Néanmoins, loin des reconstitutions des camps de concentration et d'extermination, d'images de guerre parvenant péniblement de tenter de nous rendre compte de l'horreur, l'écriture scénaristique privilégie la parole, puisqu'il s'agit de rendre compte d'une réunion, sujet unique du film.
Nous arriverons au sentiment de dégoût non par l'image, mais bien plus par les faits, un unique compte-rendu de cette réunion retrouvé servant de base au scénario.
Nous sommes dans la fabrication, la conceptualisation froide d'un processus, pas dans l'exécution, les cris et les pleurs. Quoique...

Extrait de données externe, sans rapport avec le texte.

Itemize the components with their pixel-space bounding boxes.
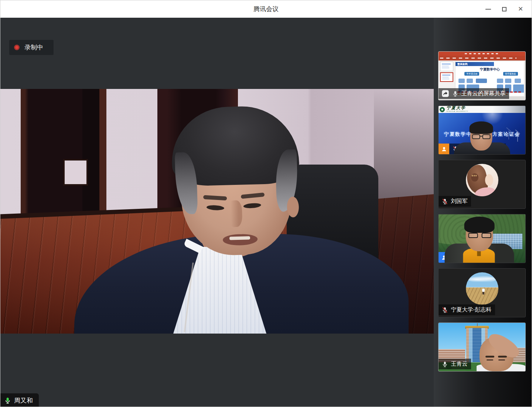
recording-label: 录制中 [24, 43, 43, 52]
participant-name: 宁夏大学-彭志科 [451, 306, 491, 313]
screen-share-icon [441, 90, 449, 97]
recording-badge: 录制中 [9, 40, 54, 55]
speaker-face [173, 106, 299, 257]
close-icon: ✕ [518, 6, 523, 12]
participant-name: 王青云的屏幕共享 [461, 90, 505, 97]
participant-tile-screen-share[interactable]: 整体架构 宁夏数学中心 学术委员会 管理服务处 [438, 51, 526, 100]
mic-on-icon [441, 361, 448, 368]
participant-tile-pengzhike[interactable]: 宁夏大学-彭志科 [438, 268, 526, 317]
background-door [21, 89, 106, 217]
slide-branch-right: 管理服务处 [503, 72, 518, 76]
mic-muted-icon [441, 307, 448, 313]
tile-label: 王青云的屏幕共享 [439, 88, 509, 99]
meeting-content: 录制中 周又和 [0, 18, 532, 407]
participant-tile-wangwenshuai[interactable]: 宁夏大学 NINGXIA UNIVERSITY 宁夏数学中 方案论证会 [438, 106, 526, 155]
speaker-video [0, 89, 434, 334]
speaker-name: 周又和 [14, 396, 33, 405]
mic-on-icon [4, 397, 11, 404]
participant-video [439, 214, 525, 263]
slide-header: 整体架构 [456, 62, 494, 66]
main-video-region[interactable]: 录制中 周又和 [0, 18, 434, 407]
window-title: 腾讯会议 [253, 5, 279, 13]
slide-title: 宁夏数学中心 [456, 67, 524, 72]
titlebar: 腾讯会议 ✕ [0, 0, 532, 18]
window-controls: ✕ [480, 0, 529, 18]
tile-label: 刘国军 [439, 196, 471, 207]
slide-branch-left: 学术委员会 [464, 72, 479, 76]
speaker-name-tag: 周又和 [0, 393, 39, 407]
university-logo-text: 宁夏大学 [446, 106, 468, 110]
participant-tile-tangtao[interactable]: 汤涛 [438, 214, 526, 263]
tencent-meeting-window: 腾讯会议 ✕ [0, 0, 532, 407]
participant-name: 刘国军 [451, 198, 467, 205]
recording-icon [14, 45, 20, 50]
tile-label: 王青云 [439, 359, 471, 369]
university-logo-subtext: NINGXIA UNIVERSITY [446, 110, 468, 113]
member-badge-icon [439, 144, 449, 154]
maximize-button[interactable] [496, 0, 512, 18]
participant-name: 王青云 [451, 361, 467, 368]
participant-tile-wangqingyun[interactable]: 王青云 [438, 323, 526, 372]
close-button[interactable]: ✕ [512, 0, 529, 18]
minimize-button[interactable] [480, 0, 496, 18]
university-logo-icon [440, 107, 445, 112]
mic-muted-icon [441, 198, 448, 205]
mic-on-icon [452, 90, 458, 97]
maximize-icon [502, 7, 507, 11]
tile-label: 宁夏大学-彭志科 [439, 304, 495, 315]
avatar [466, 164, 498, 196]
participant-tile-liuguojun[interactable]: 刘国军 [438, 160, 526, 209]
participant-strip: 整体架构 宁夏数学中心 学术委员会 管理服务处 [434, 18, 532, 407]
avatar [466, 272, 498, 305]
minimize-icon [485, 9, 491, 10]
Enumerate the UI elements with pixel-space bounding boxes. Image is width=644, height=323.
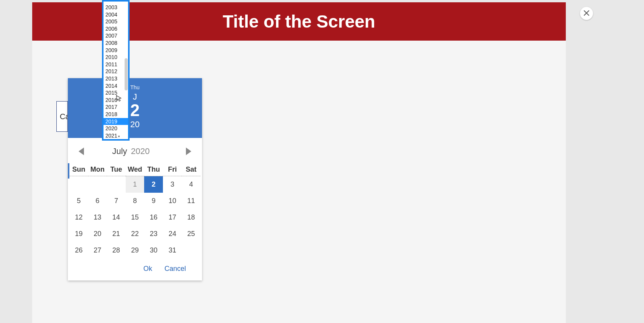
calendar-day[interactable]: 2: [144, 176, 163, 193]
calendar-input-fragment[interactable]: Ca: [56, 101, 68, 132]
calendar-day-empty: [107, 176, 126, 193]
calendar-day[interactable]: 23: [144, 226, 163, 242]
datepicker-weekday: Thu: [68, 84, 202, 90]
datepicker-day-big: 2: [68, 102, 202, 119]
year-option[interactable]: 2019: [104, 118, 128, 125]
calendar-day[interactable]: 15: [126, 209, 145, 226]
calendar-day[interactable]: 16: [144, 209, 163, 226]
datepicker-header: Thu J 2 20: [68, 78, 202, 138]
year-option[interactable]: 2006: [104, 25, 128, 33]
calendar-day[interactable]: 14: [107, 209, 126, 226]
calendar-day[interactable]: 13: [88, 209, 107, 226]
calendar-day[interactable]: 1: [126, 176, 145, 193]
calendar-input-label-partial: Ca: [60, 112, 68, 121]
ok-button[interactable]: Ok: [143, 265, 152, 273]
calendar-day[interactable]: 4: [182, 176, 200, 193]
calendar-day[interactable]: 7: [107, 193, 126, 209]
weekday-header: Mon: [88, 163, 107, 176]
calendar-day[interactable]: 31: [163, 242, 182, 259]
calendar-day[interactable]: 27: [88, 242, 107, 259]
year-option[interactable]: 2016: [104, 97, 128, 104]
year-option[interactable]: 2004: [104, 11, 128, 18]
calendar-day[interactable]: 6: [88, 193, 107, 209]
year-option[interactable]: 2017: [104, 103, 128, 111]
calendar-day[interactable]: 21: [107, 226, 126, 242]
prev-month-button[interactable]: [79, 148, 84, 155]
nav-month-label[interactable]: July: [112, 146, 127, 156]
year-option[interactable]: 2007: [104, 32, 128, 39]
calendar-day-empty: [88, 176, 107, 193]
calendar-day[interactable]: 22: [126, 226, 145, 242]
next-month-button[interactable]: [186, 148, 191, 155]
calendar-day[interactable]: 5: [69, 193, 88, 209]
calendar-day[interactable]: 8: [126, 193, 145, 209]
page-title: Title of the Screen: [223, 11, 375, 32]
weekday-header: Fri: [163, 163, 182, 176]
year-dropdown[interactable]: 2003200420052006200720082009201020112012…: [102, 0, 130, 141]
calendar-day[interactable]: 9: [144, 193, 163, 209]
calendar-day[interactable]: 17: [163, 209, 182, 226]
calendar-day[interactable]: 10: [163, 193, 182, 209]
calendar-day[interactable]: 24: [163, 226, 182, 242]
calendar-day[interactable]: 28: [107, 242, 126, 259]
calendar-day[interactable]: 30: [144, 242, 163, 259]
year-option[interactable]: 2008: [104, 39, 128, 47]
calendar-side-marker: [68, 163, 69, 179]
calendar-day[interactable]: 18: [182, 209, 200, 226]
year-option[interactable]: 2003: [104, 4, 128, 11]
chevron-down-icon: ▾: [117, 134, 120, 138]
datepicker-popup: Thu J 2 20 July 2020 SunMonTueWedThuFriS…: [68, 78, 202, 280]
calendar-day[interactable]: 3: [163, 176, 182, 193]
datepicker-day-grid: 1234567891011121314151617181920212223242…: [68, 176, 202, 259]
year-option[interactable]: 2018: [104, 111, 128, 118]
datepicker-actions: Ok Cancel: [68, 259, 202, 280]
weekday-header: Tue: [107, 163, 126, 176]
cancel-button[interactable]: Cancel: [164, 265, 186, 273]
datepicker-nav: July 2020: [68, 138, 202, 163]
year-option[interactable]: 2005: [104, 18, 128, 25]
weekday-header: Thu: [144, 163, 163, 176]
calendar-day[interactable]: 11: [182, 193, 200, 209]
datepicker-nav-label: July 2020: [112, 146, 158, 156]
calendar-day[interactable]: 20: [88, 226, 107, 242]
calendar-day[interactable]: 12: [69, 209, 88, 226]
datepicker-weekday-row: SunMonTueWedThuFriSat: [68, 163, 202, 176]
calendar-day[interactable]: 19: [69, 226, 88, 242]
calendar-day[interactable]: 29: [126, 242, 145, 259]
nav-year-select[interactable]: 2020: [131, 146, 158, 156]
calendar-day[interactable]: 25: [182, 226, 200, 242]
weekday-header: Wed: [126, 163, 145, 176]
year-option[interactable]: 2009: [104, 47, 128, 54]
calendar-day-empty: [182, 242, 200, 259]
datepicker-year-partial: 20: [68, 120, 202, 130]
close-button[interactable]: [580, 7, 593, 20]
close-icon: [584, 10, 589, 18]
year-option[interactable]: 2021▾: [104, 132, 128, 139]
calendar-day[interactable]: 26: [69, 242, 88, 259]
weekday-header: Sun: [69, 163, 88, 176]
calendar-day-empty: [69, 176, 88, 193]
year-dropdown-scrollbar[interactable]: [125, 58, 128, 90]
weekday-header: Sat: [182, 163, 200, 176]
year-option[interactable]: 2020: [104, 125, 128, 132]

N'attendez pas un film novateur cinématographiquement. Il est simplement conçu, avec une esthétique classique, calme, sereine. Ce qui est finalement idéal pour nous faire ressentir le côté administratif, quasi banal dans le mode de fonctionnement du nazisme de cette réunion.
L'autre grande qualité du film est l'écriture des personnages, certains connus comme Reinhard Reydrich et Adolf Eichmann, d'autre plus anonymes. Chacun représente une partie de la société, une vision du problème juif qui varie avec leur expérience, leurs limites morales, pour ce qui en restent...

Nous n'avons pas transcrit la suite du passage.